Your lips say "no" but your behavior says "yes". In the end, most employees will give up some privacy in return for convenience if their employers level with them.
A recent post by Lori MacVittie on F5's DevCentral site raised a lot of good questions about the future of the consumerization of IT. I re-posted her column, "Why MDM May Save IT From Consumerization," on my Facebook page and asked one key question: "Do you WANT your personal device managed by IT?"
The answers were generally along the lines of "hell, no." Admittedly, I have geeky friends who might be a little more particular than the average consumer about who manages their data or systems, but after shopping this questions with other friends and family, I think the knee-jerk answer is "no."
Like most of us, MacVittie is fine with the requirements for responsible BYOD (bring your own device) and MDM (mobile device management. She writes: "If I'm going to have corporate email messages, which in addition to their sensitive nature oftentimes include attachments that have even more confidential data--product roadmaps, marketing strategies, detailed internal discussions on functionality and features--then it would be necessary to follow best practices like locking the screen with a password and requiring stored data to be encrypted." But MacVittie also makes the point that her personal device is PERSONAL. It's shared with her young son, who does all of the things that a young man normally does, like hit random keys, delete random apps, and possibly erase the data on her device after trying and failing to unlock it too many times.
She's right that some people freak out when they see everything spelled out about MDM: mandatory screen locking, mandatory remote wipe, mandatory password rules. But after observing recent tech history, coupled with my own experience in rolling out an MDM policy, I think that those who say "no" and really mean it are few and far between.

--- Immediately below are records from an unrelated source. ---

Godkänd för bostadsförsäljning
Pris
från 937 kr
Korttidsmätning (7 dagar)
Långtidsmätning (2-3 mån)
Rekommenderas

BYOD and MDM pose a classic liberty and privacy versus security and convenience tradeoff. We all want liberty and privacy, but most of us are willing to give up some of it for security or convenience.

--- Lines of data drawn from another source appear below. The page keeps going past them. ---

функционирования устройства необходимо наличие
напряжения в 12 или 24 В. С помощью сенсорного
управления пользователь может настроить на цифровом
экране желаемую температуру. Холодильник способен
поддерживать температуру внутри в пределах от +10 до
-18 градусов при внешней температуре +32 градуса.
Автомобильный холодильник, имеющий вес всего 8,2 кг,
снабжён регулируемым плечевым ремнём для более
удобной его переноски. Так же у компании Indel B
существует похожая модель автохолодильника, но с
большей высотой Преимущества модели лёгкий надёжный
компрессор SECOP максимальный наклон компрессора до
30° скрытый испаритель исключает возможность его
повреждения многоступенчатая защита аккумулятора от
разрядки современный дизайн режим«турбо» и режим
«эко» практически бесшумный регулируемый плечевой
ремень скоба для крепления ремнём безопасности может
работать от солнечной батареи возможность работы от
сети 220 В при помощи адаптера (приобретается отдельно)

If you had asked folks five years ago whether they'd accept free email as long as the provider could mine their correspondence for marketing data, they--like the people who responded to my Facebook post--would have said: "Hell, no!" But fast forward, and Gmail is one of the world's largest email providers.
The Wall Street Journal and other media outlets have repeatedly pointed out that free or low-cost phone apps have been downloading users' personal information without their knowledge for years. Yet we go on buying phones and downloading these apps.
How is IT installing a management app on your device any worse? It's not. And frankly, when employees are approached in the right way, they'll see the situation as more of a win-win, since IT is helping them keep their devices secure. What really matters in making MDM successful are the rules of engagement--the way that you approach and treat employees.
Rules Of Engagement
Trust is always a two-way street. A huge part of BYOD is allowing employees the convenience to use whatever tool they want at whatever time makes sense for them. So the organization is trusting employees to do the right things but will also hold them accountable, putting in some technical controls to help employees not make mistakes.
Employees, in turn, must put some amount of trust in the organization, e.g., let it wipe the device only when that's truly needed. Trust gets eroded when employees feel that IT is doing something to them instead of working with them.
Yes, a policy is necessary, and the one I use spells out how and when IT will manage employees' personal devices. (All employees who use their own devices for work must sign that policy.) But beyond such policies, IT organizations must establish credibility that the trust employees place in them won't be abused. Have you ever had an IT admin use remote viewing or control in a non-professional manner? If that kind of abuse happens more than once, kiss trust goodbye.
The other way that trust gets eroded is when IT organizations treat employees like prisoners. MDM sandboxing has its advantages, but a fascist-tight span of control doesn't ultimately work, either with employees or against smart, dedicated attackers.
I remember when my Palm-based smartphone came with one of those "total lockdown" secure messaging platforms, and the thing completely took over. It was like a virus. I figured out how to bypass it, but it was inconvenient, so I wiped my phone, said no thank you to the messaging platform, and had my employer buy me a company-owned phone.
The rules of engagement with employees on BYOD should differ depending on the type of company. The rules at highly regulated companies, for instance, will differ from those at open, highly collaborative ones. Also understand that the CIO or CISO can't make span-of-control decisions in a vacuum.
Bottom line, MacVittie is right--MDM will cut the knees out from under consumerization, but only at organizations that fail to communicate and negotiate with employees and create sensible BYOD policies and rules of engagement. Employees are totally fine with giving up some convenience and privacy. But they're not OK with the organization going all fascist on them. There's a tradeoff that needs to work for everyone.